(Provided information Opens)
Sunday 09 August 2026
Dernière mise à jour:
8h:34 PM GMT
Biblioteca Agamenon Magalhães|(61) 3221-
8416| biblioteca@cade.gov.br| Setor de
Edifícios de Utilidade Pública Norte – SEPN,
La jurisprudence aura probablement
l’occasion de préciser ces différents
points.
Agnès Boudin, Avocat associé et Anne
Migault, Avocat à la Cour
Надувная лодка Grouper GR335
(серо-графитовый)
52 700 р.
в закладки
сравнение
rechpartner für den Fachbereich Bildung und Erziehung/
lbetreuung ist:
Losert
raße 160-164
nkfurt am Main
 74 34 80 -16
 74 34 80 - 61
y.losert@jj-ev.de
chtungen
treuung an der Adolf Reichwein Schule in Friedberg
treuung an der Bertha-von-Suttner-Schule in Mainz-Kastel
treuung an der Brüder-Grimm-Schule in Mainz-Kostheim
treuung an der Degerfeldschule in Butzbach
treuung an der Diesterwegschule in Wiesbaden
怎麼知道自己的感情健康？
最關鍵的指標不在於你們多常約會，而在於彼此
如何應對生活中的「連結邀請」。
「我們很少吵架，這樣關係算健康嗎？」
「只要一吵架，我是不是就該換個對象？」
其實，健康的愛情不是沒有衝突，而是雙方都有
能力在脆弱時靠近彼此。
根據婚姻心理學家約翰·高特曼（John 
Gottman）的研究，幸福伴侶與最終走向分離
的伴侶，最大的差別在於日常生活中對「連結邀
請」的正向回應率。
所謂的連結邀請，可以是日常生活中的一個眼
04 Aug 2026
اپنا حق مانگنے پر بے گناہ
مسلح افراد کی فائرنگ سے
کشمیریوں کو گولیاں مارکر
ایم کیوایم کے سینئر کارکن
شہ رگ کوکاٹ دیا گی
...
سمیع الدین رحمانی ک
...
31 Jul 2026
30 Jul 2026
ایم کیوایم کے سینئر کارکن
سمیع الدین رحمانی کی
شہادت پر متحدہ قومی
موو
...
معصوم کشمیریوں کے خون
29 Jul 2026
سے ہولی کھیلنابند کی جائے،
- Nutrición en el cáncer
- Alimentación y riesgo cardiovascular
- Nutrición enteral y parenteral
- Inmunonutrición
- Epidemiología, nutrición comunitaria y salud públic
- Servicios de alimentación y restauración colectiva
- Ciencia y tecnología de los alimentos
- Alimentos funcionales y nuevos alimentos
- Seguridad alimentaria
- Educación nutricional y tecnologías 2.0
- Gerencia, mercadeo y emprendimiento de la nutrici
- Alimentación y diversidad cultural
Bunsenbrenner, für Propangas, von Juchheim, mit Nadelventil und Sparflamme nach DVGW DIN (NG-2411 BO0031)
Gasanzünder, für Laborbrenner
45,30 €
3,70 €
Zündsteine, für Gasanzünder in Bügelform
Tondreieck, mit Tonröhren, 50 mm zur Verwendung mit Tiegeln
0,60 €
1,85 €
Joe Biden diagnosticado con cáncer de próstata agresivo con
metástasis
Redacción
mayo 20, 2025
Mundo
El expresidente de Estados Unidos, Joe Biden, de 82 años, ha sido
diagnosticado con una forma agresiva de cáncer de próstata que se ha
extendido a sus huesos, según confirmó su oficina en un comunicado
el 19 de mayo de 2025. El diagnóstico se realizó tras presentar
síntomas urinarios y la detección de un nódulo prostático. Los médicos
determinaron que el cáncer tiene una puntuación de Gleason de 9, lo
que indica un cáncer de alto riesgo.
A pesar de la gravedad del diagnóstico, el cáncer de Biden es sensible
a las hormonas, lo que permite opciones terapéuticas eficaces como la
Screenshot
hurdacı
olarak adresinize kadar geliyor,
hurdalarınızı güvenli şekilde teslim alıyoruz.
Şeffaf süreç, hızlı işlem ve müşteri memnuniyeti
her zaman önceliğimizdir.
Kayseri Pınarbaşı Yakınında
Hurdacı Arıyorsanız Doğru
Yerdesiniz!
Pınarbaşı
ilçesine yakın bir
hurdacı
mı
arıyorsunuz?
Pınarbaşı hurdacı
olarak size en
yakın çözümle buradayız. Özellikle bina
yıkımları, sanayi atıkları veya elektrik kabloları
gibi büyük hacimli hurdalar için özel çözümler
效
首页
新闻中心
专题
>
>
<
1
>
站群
(Provided information Closes)
(Provided information Opens)
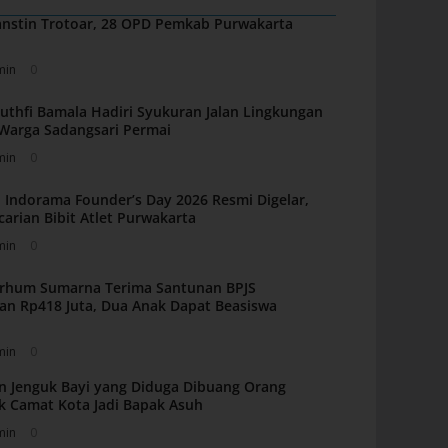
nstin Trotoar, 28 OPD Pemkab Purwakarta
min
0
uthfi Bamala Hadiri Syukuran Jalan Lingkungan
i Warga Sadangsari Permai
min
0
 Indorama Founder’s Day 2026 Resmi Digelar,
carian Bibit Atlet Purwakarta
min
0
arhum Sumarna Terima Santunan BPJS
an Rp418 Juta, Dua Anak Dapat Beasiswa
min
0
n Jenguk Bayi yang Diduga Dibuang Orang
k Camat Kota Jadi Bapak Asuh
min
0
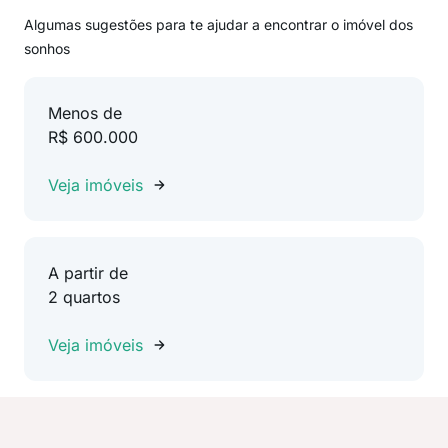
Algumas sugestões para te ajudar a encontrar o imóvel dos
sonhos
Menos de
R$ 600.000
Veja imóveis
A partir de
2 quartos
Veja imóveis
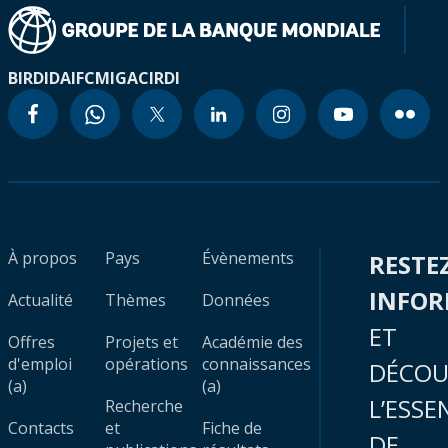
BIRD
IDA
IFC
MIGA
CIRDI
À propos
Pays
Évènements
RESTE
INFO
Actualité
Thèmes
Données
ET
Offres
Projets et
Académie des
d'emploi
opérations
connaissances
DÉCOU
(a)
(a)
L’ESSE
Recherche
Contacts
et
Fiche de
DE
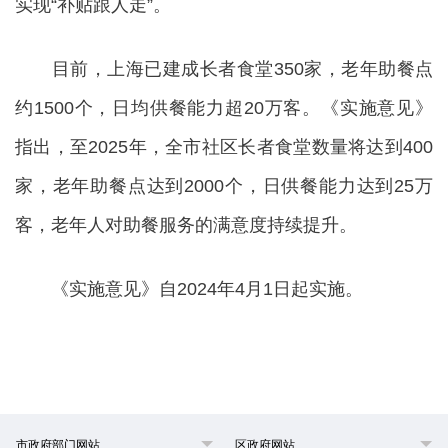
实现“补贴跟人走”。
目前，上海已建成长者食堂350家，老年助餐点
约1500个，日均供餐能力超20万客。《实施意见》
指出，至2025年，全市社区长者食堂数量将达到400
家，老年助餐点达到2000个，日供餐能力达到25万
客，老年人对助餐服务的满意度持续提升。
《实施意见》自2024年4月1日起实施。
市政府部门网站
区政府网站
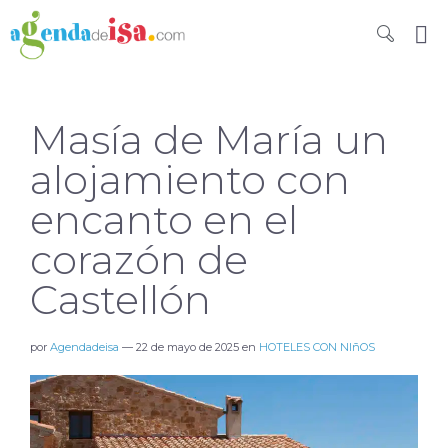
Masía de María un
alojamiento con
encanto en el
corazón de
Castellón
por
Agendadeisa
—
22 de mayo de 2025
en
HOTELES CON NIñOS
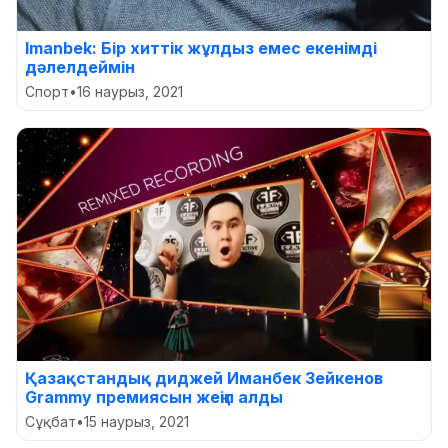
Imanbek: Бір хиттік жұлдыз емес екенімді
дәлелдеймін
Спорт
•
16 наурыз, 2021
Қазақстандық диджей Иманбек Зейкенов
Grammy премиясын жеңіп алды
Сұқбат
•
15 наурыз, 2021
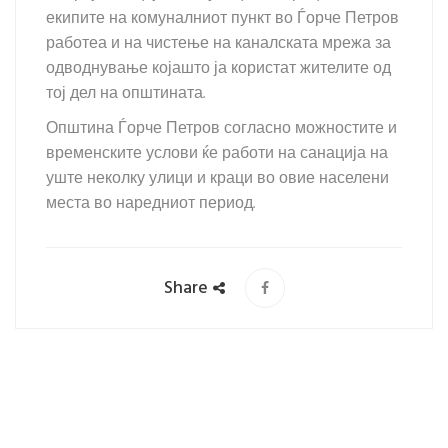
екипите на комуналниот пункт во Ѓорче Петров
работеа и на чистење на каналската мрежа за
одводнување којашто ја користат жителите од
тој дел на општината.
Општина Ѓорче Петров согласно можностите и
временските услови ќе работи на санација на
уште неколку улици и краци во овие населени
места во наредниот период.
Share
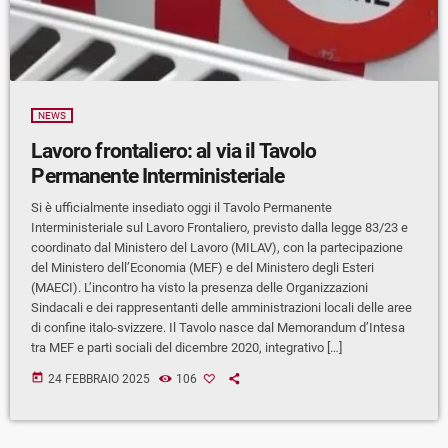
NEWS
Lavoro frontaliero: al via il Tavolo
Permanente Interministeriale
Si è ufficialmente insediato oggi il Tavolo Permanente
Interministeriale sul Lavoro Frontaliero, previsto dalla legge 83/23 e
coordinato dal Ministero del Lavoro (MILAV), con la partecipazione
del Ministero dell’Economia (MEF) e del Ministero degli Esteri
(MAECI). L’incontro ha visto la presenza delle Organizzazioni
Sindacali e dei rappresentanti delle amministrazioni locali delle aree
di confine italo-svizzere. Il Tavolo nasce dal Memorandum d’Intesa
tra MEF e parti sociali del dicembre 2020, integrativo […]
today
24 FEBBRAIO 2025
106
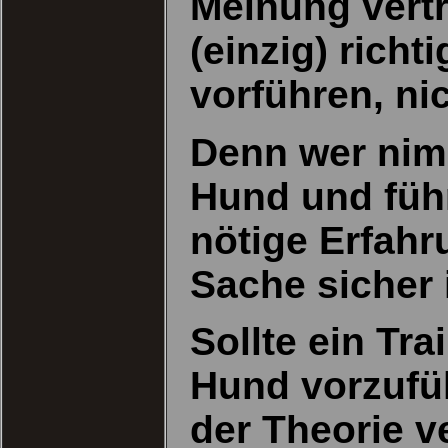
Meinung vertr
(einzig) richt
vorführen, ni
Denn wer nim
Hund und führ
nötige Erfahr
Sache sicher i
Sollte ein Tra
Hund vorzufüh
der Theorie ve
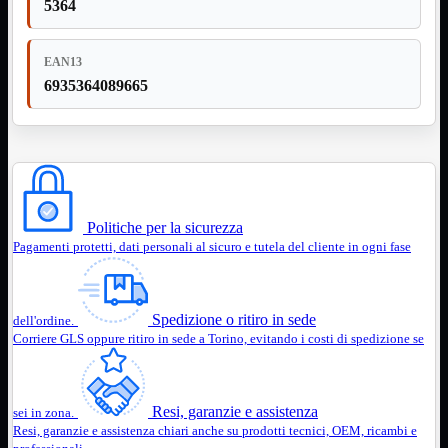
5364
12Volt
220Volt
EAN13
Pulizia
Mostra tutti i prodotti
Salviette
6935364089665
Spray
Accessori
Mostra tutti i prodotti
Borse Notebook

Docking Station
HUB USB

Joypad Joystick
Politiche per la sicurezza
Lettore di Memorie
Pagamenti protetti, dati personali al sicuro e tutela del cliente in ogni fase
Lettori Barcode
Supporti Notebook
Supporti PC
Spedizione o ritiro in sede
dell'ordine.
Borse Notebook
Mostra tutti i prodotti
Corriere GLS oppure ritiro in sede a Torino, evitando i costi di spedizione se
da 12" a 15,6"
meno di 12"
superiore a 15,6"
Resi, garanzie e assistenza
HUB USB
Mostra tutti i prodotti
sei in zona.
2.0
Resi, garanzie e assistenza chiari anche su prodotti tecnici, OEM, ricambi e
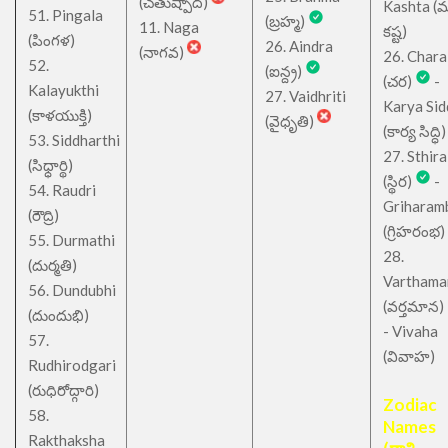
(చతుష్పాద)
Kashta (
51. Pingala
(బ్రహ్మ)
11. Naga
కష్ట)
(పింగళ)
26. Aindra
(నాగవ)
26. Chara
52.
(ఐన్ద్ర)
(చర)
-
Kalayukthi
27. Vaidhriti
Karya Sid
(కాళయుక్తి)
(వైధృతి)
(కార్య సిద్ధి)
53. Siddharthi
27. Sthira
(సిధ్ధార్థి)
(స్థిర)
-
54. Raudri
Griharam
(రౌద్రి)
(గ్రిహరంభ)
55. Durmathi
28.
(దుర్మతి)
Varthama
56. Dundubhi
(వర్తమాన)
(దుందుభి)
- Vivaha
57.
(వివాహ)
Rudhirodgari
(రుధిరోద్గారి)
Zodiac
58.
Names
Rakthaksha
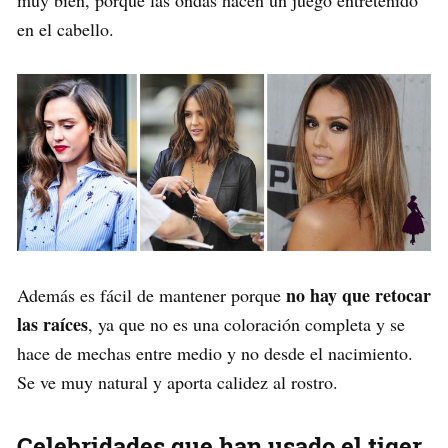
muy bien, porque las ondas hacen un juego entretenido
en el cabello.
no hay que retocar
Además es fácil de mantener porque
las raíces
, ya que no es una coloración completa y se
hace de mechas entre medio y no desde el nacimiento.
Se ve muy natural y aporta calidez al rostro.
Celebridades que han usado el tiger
(Provided information Closes)
• _What to do_
Copy every line of the entries in which "riesgo" can be found.

• _Result of this task_
- Alimentación y riesgo cardiovascular
que indica un cáncer de alto riesgo.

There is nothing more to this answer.